« 【北海道】 札幌でもフレンチのクラシック回帰の波が | トップページ | 【ゲスト/東京】クリスティアーノがやってくる »

2008年8月27日 (水)

【新潟】 食事とストレス

200808_1 放し飼いで鶏を飼育するために最も気をつけていることは何ですか? という質問に対し、私は「ストレスです」と答えています。人間に比較すれば体が小さい分、些細なストレスで命を落とす鶏がいることは、私達養鶏業者にとってはさほど珍しいことではありません。ストレスを蓄積しないよう、屋外にも自由に出て遊ぶことができるようにしているのを始め、様々な飼育環境の工夫は、ストレスを溜めないようにとの考慮が根底にあります。しかし、餌を与える時には、「いつでも自由に餌を食べることができる環境」だけでは、かえってストレスが溜まってしまうのです。
鶏たちに与えているのは、かぼちゃの葉と茎。畑から取ったままの状態で与えます。毎日食べているので一斉に駆け寄ってきます。
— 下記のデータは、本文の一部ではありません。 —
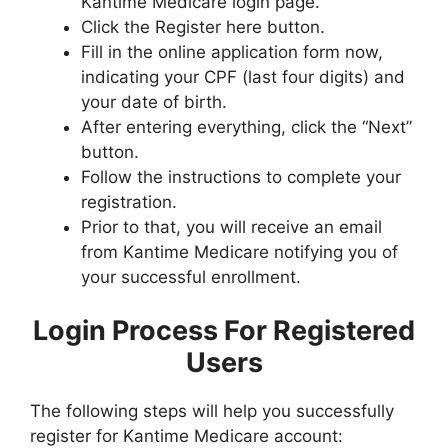
Kantime Medicare login page.
Click the Register here button.
Fill in the online application form now,
indicating your CPF (last four digits) and
your date of birth.
After entering everything, click the “Next”
button.
Follow the instructions to complete your
registration.
Prior to that, you will receive an email
from Kantime Medicare notifying you of
your successful enrollment.
Login Process For Registered
Users
The following steps will help you successfully
register for Kantime Medicare account:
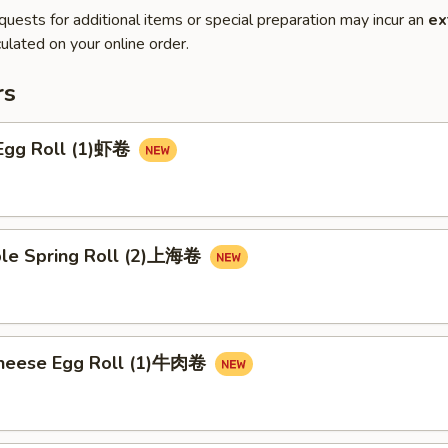
quests for additional items or special preparation may incur an
ex
ulated on your online order.
rs
 Egg Roll (1)虾卷
ble Spring Roll (2)上海卷
Cheese Egg Roll (1)牛肉卷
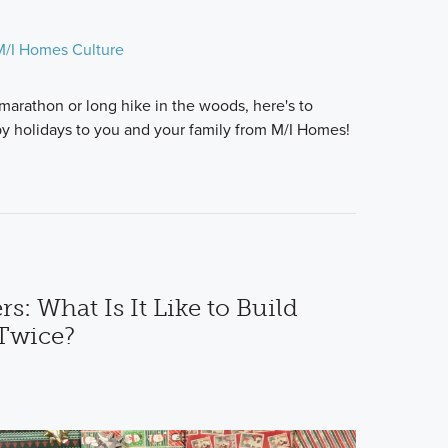
M/I Homes Culture
 marathon or long hike in the woods, here's to
y holidays to you and your family from M/I Homes!
 What Is It Like to Build
Twice?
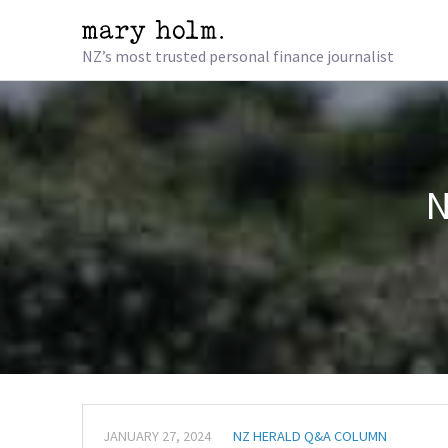
NZ’s most trusted personal finance journalist
N
JANUARY 27, 2024
NZ HERALD Q&A COLUMN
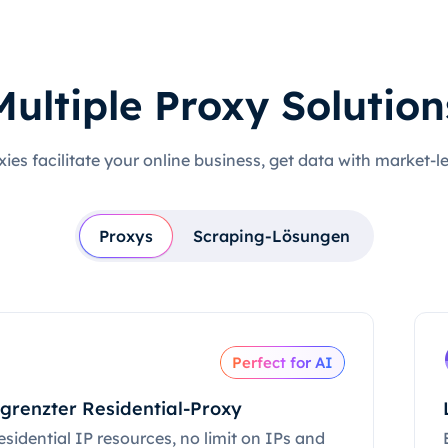
Multiple Proxy Solution
xies facilitate your online business, get data with market-l
Proxys
Scraping-Lösungen
Perfect for AI
grenzter Residential-Proxy
esidential IP resources, no limit on IPs and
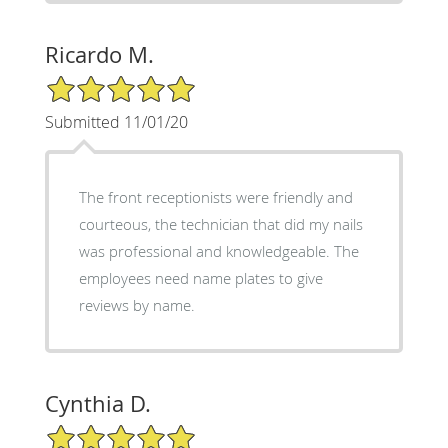
Ricardo M.
5/5 Star Rating
Submitted 11/01/20
The front receptionists were friendly and
courteous, the technician that did my nails
was professional and knowledgeable. The
employees need name plates to give
reviews by name.
Cynthia D.
5/5 Star Rating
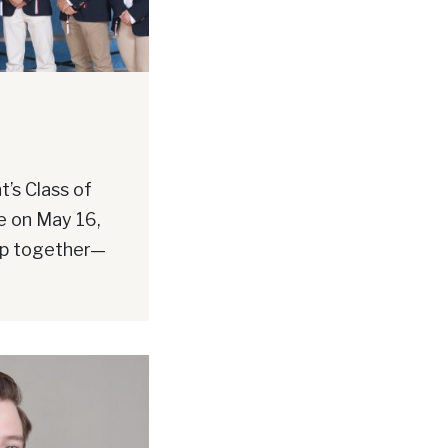
’s Class of
e on May 16,
up together—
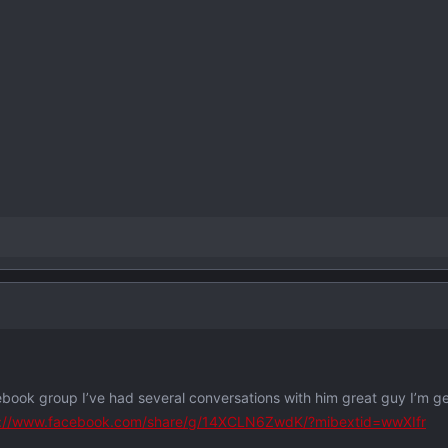
ebook group I’ve had several conversations with him great guy I’m g
s://www.facebook.com/share/g/14XCLN6ZwdK/?mibextid=wwXIfr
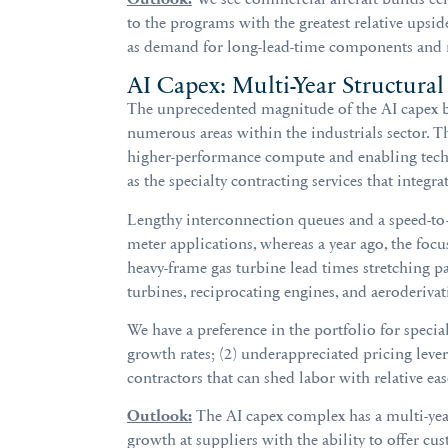
to the programs with the greatest relative upsi
as demand for long-lead-time components and mat
AI Capex: Multi-Year Structural
The unprecedented magnitude of the AI capex bo
numerous areas within the industrials sector. T
higher-performance compute and enabling tech
as the specialty contracting services that integrat
Lengthy interconnection queues and a speed-to
meter applications, whereas a year ago, the fo
heavy-frame gas turbine lead times stretching pa
turbines, reciprocating engines, and aeroderiva
We have a preference in the portfolio for specia
growth rates; (2) underappreciated pricing lever
contractors that can shed labor with relative ea
Outlook:
The AI capex complex has a multi-year
growth at suppliers with the ability to offer cus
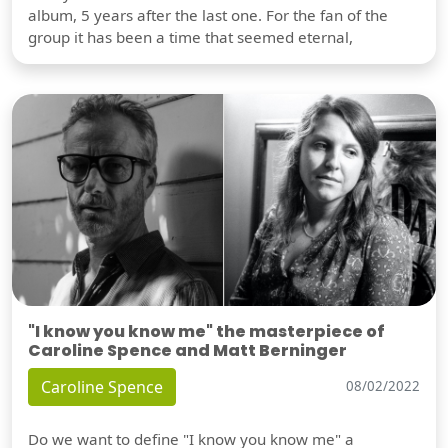
album, 5 years after the last one. For the fan of the
group it has been a time that seemed eternal,
"I know you know me" the masterpiece of
Caroline Spence and Matt Berninger
Caroline Spence
08/02/2022
Do we want to define "I know you know me" a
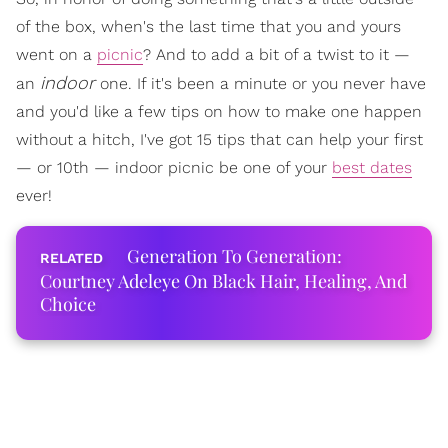
of the box, when's the last time that you and yours
went on a
picnic
? And to add a bit of a twist to it —
indoor
an
one. If it's been a minute or you never have
and you'd like a few tips on how to make one happen
without a hitch, I've got 15 tips that can help your first
— or 10th — indoor picnic be one of your
best dates
ever!
Generation To Generation:
Courtney Adeleye On Black Hair, Healing, And
Choice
根や土がついた状態の野菜や山野草を与えることによって、簡単には食べることができないというストレスがかかると、本来鶏が生きていくために備わった「機能」がフル回転し、葉をくちばしでちぎり、硬い茎や果実はつつき、根の土を足で落としながら虫を探すなど、食べる行為に全神経を集中させることで、ストレスの発散が図られるのです。

200808_2 お金を出せばいつでも何でも手に入り、簡単に食すことのできる現在の日本の食環境。私達にとってこの何不自由のない食環境が、かえってストレス社会を増幅させているのかも知れません。果たして、自分が生きていくために、五感を集中させ、空腹をもって美味しく「いただいた」最後の食事はいつだったか、あなたは思い出せますか。(富樫直樹)
外の遊び場で、金網越しにかぼちゃを食べています。実が美味しいのを知っているからこそ、柔らかい葉よりも先に硬い実を食べるのです。